In May, the survey report had stated that an oval-shaped object had been found inside an ablution tank at the mosque. Hindu petitioners claimed the object is a shivling, a symbolic representation of the Hindu deity Shiva. Muslims, however, say that it is actually a fountain.
The plea was filed by Kiran Singh, the international general secretary of the Vishwa Vedic Sanatan Sangh, before the district court of Varanasi, on May 24.
In his plea, Singh had also demanded to hand over the entire Gyanvapi complex to the Hindus and ban the entry of Muslims inside its premises.
On May 25, Varanasi District Judge AK Vishvesh had transferred the matter to a fast-track court. The court had reserved its order on the suit on October 27.
Meanwhile, at the hearing of a separate plea last month, the Varanasi district court had said that allowing any kind of survey within the mosque premises will be a violation of the Supreme Court order from May, which had ordered for the area to be protected.
The district court passed the order on a petition filed by the Hindu plaintiffs on September 22. They had sought carbon dating of the oval-shaped object, a method used to determine the age of an archaeological item.
The district court order was challenged before the Allahabad High Court on November 4. The High Court had then issued a notice to the Archaeological Survey of India, asking it to say on whether it was possible to conduct a scientific investigation of the purported shivling.
The Gyanvapi case
In May, a Varanasi civil court had allowed for a video survey of the mosque, which found that an oval object was present on the premises. Based on the plaintiff’s submission, the civil court ordered the area where the oval object was found to be sealed.
When the mosque committee appealed against the civil court order, the Supreme Court, on May 17, directed that the object found during the survey be protected.
It also transferred the case to the district court in Varanasi, ordering it to decide first on the maintainability of the suit under Order 7 Rule 11 of the Code of Civil Procedure, 1908, which lays down the conditions when certain pleas will be barred.

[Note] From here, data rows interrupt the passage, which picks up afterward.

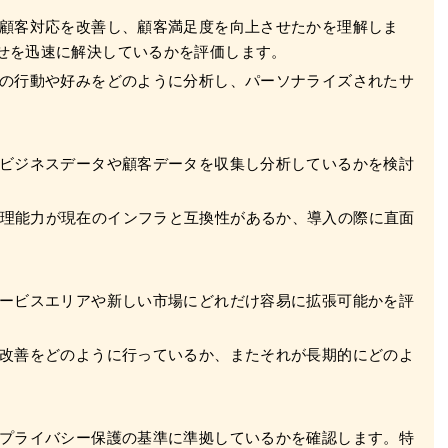
て顧客対応を改善し、顧客満足度を向上させたかを理解しま
わせを迅速に解決しているかを評価します。
客の行動や好みをどのように分析し、パーソナライズされたサ
てビジネスデータや顧客データを収集し分析しているかを検討
理能力が現在のインフラと互換性があるか、導入の際に直面
サービスエリアや新しい市場にどれだけ容易に拡張可能かを評
と改善をどのように行っているか、またそれが長期的にどのよ
やプライバシー保護の基準に準拠しているかを確認します。特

On September 12, District Judge AK Vishvesha dismissed the mosque committee’s application and held that the petitioners’ plea to worship Hindu gods was maintainable and could be heard further.
The judge accepted the argument by the Hindu plaintiffs that they did not want to convert the religious nature of the mosque. The court said that the Hindus only wanted to worship the deities inside the mosque complex, something they did incessantly till 1993 and once a year after that.
Following the September 12 verdict, one of the Hindu plaintiffs in the case filed a caveat in the Allahabad High Court, urging the authorities to hear her if the mosque committee moves a revision plea against the Varanasi court’s order.